Splashdown
Growing up, I was the only boy in our pack of townies that wouldn’t jump off the falls in Chagrin Falls. It was dangerous and illegal, of course, and there were plenty of kids over the years who didn’t stick the landing – primarily because they dove instead of jumping out past the jutting rocks. But everyone did it anyway.
Eventually, somebody – some say it was the fire department itself - hammered an “x” into the rocks at the top of the falls to mark the safest jumping point. It was the ultimate “if you must” concession to teenage stupidity and boredom.
But as much as I feared heights, it was the splashdown into the surprisingly deep bowl of water that prevented me from taking my turn. I was a first-generation bad swimmer from a family of non-swimmers.
One side of my family had been through the Great Dayton Flood of 1913, rendering them “landlocked” forever. And while it’s tough to top the panic of a rooftop rescue, I believe the other side of my family may have experienced even more trauma. Their boxer-and-boxcar-building father threw them in the Shenango River to figure out swimming for themselves. To this day, visualizing that struggle still cuts my breath a bit.
It was no surprise, then, that I swam like a kangaroo.
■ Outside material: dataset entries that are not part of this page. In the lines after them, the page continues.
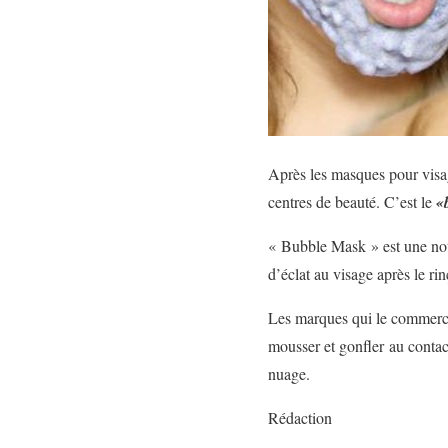
Après les masques pour visa
centres de beauté. C’est le
«
« Bubble Mask » est une nouve
d’éclat au visage après le ri
Les marques qui le commercia
mousser et gonfler au contact
nuage.
Rédaction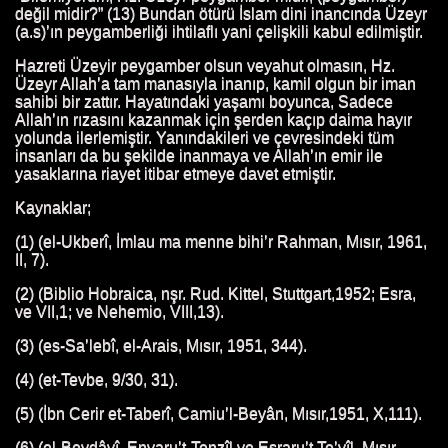
değil midir?” (13) Bundan ötürü İslam dini inancında Üzeyr
ATI
(a.s)’ın peygamberliği ihtilaflı yani çelişkili kabul edilmiştir.
Hazreti Üzeyir peygamber olsun veyahut olmasın, Hz.
N HAYATI
Üzeyr Allah’a tam manasıyla inanıp, kamil olgun bir iman
sahibi bir zattır. Hayatındaki yaşamı boyunca, Sadece
I
Allah’ın rızasını kazanmak için şerden kaçıp daima hayır
yolunda ilerlemiştir. Yanındakileri ve çevresindeki tüm
insanları da bu şekilde inanmaya ve Allah’ın emir ile
yasaklarına riayet itibar etmeye davet etmiştir.
 HAYATI
Kaynaklar;
(1) (el-Ukberî, İmlau ma menne bihi’r Rahman, Mısır, 1961,
HL'İN HAYATI
II, 7).
HAYATI
(2) (Biblio Hobraica, nşr. Rud. Kittel, Stuttgart,1952; Esra,
ve VII,1; ve Nehemio, VIII,13).
HAYATI
(3) (es-Sa’lebî, el-Arais, Mısır, 1951, 344).
 HAYATI
(4) (et-Tevbe, 9/30, 31).
ATI
(5) (İbn Cerir et-Taberî, Camiu’l-Beyân, Mısır,1951, X,111).
(6) (el-Beydâvî, Envaru’t-Tenzîl ve Esraru’t Te’vîl, Mısır,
In my early swim lessons, I would swim holding my nose, eyes squeezed shut, paddling one-armed to the bottom of the pool to desperately grope for the gold stones that the teenage instructor had tossed into the pool. Of course, the odds of swimming successfully like this are nil.
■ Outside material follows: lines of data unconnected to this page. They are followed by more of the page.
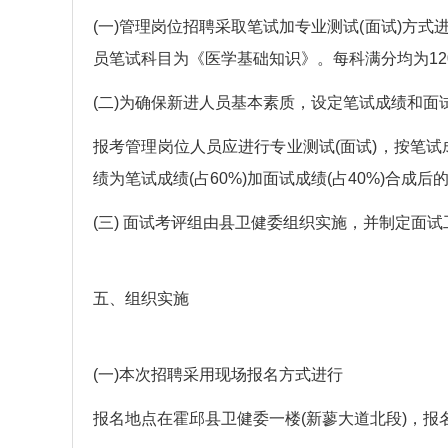
(一)管理岗位招聘采取笔试加专业测试(面试)
员笔试科目为《医学基础知识》。每科满分均为12
(二)为确保新进人员基本素质，设定笔试成绩和面
报考管理岗位人员应进行专业测试(面试)，按笔试
绩为笔试成绩(占60%)加面试成绩(占40%)合成后
(三) 面试考评组由县卫健委组织实施，并制定面
五、组织实施
(一)本次招聘采用现场报名方式进行
报名地点在霍邱县卫健委一楼(新蓼大道北段)，报名时间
In the end, every trip into the wave pool at Geauga Lake was a near-death experience, and every first-period gym class that required a mile-swim resulted in mouthful after mouthful of chlorinated water. (I barfed pool water so many times in second period Ancient World History that I still gag when someone mentions Alexander the Great.)
So let’s flash forward to today, and my next generation of aquatic hopefuls – living their life on the watery West Side lakeshore. Did I follow the lessons of my forefathers and fling my children helplessly off the fishing wall at Sweetwater Landing? No, I deferred to actual swim lessons, and the only anxiety my children experienced was a creepy taxidermy display outside the River Oaks Fitness Center’s pool.
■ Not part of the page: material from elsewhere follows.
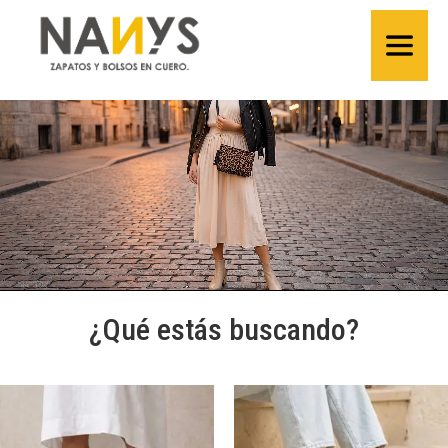
¿Qué estás buscando?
But our water-resistant DNA still surfaces from time to time. This April, my fifth-grader tried to cannonball our policy of swim lessons and swim team every summer. “We don’t want you to know how to swim,” I said. “We want you to be a good swimmer.”
Clever, right? But in the back of my mind, I know this means that someday he won’t hesitate at the top of whatever waterfall he and his friends come across. In the end, all I can hope for is that he jumps like hell, and that he’s ready for the splashdown.
Call it a leap of faith.
Tim Piai
Tim Piai is a freelance writer living in Rocky River.